Giving Compass' Take:

• Kaleigh Rogers explains how and why misinformation runs rampant through people's understanding of the coronavirus pandemic.

• How might misinformation about the pandemic act as a roadblock on the path to recovery? How can you work to address the misinformation problem?

• Learn more about how to combat the dastardly effects of misinformation during the coronavirus.


In the midst of battling a global health emergency, we find ourselves fending off another scourge of conspiracy theories and misinformation.

Measuring exactly how much bunk is out there to begin with is a challenge, in part because so much misinformation is shared through social media, said Gordon Pennycook, a behavioral psychologist at Canada’s University of Regina who studies fake news. It’s possible to measure, for instance, the number of tweets linking to specific fake news websites, but no way to see every instance a particular false claim is made on Facebook, especially when those claims can take many forms, including memes, Pennycook said.

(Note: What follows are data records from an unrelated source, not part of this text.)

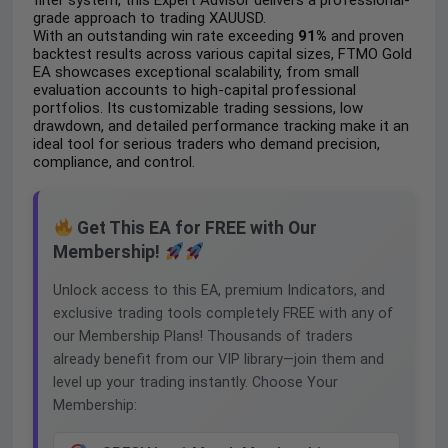
filter system, this Expert Advisor delivers a professional-
grade approach to trading XAUUSD.
With an outstanding win rate exceeding
91%
and proven
backtest results across various capital sizes, FTMO Gold
EA showcases exceptional scalability, from small
evaluation accounts to high-capital professional
portfolios. Its customizable trading sessions, low
drawdown, and detailed performance tracking make it an
ideal tool for serious traders who demand precision,
compliance, and control.
Get This EA for FREE with Our
Membership!
Unlock access to this EA, premium Indicators, and
exclusive trading tools completely FREE with any of
our Membership Plans! Thousands of traders
already benefit from our VIP library—join them and
level up your trading instantly. Choose Your
Membership:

An easier measure is how many people recall having seen fake news. A Pew Research Center survey conducted in the second week of March found that 48 percent of Americans reported seeing at least some made-up news about the outbreak. Only 20 percent of respondents said they had seen no fake news; the remaining 32 percent said they had seen “not much.”

Many Americans are also having difficulty discerning accurate information. For example, in the Cornell paper, when shown headlines about treatments for COVID-19, 40 percent of respondents, on average, judged real headlines in this category to be true, and the remaining 60 percent were “almost evenly divided between identifying the headline as false or acknowledging that they were unsure.”

One of the reasons we might be seeing more people falling for misinformation is the knowledge gap that comes with an emerging disease like COVID-19. There’s a lot we still don’t know about this virus, and that lack of understanding can create a vacuum that is all too easily filled by conspiracy theories and misinformation.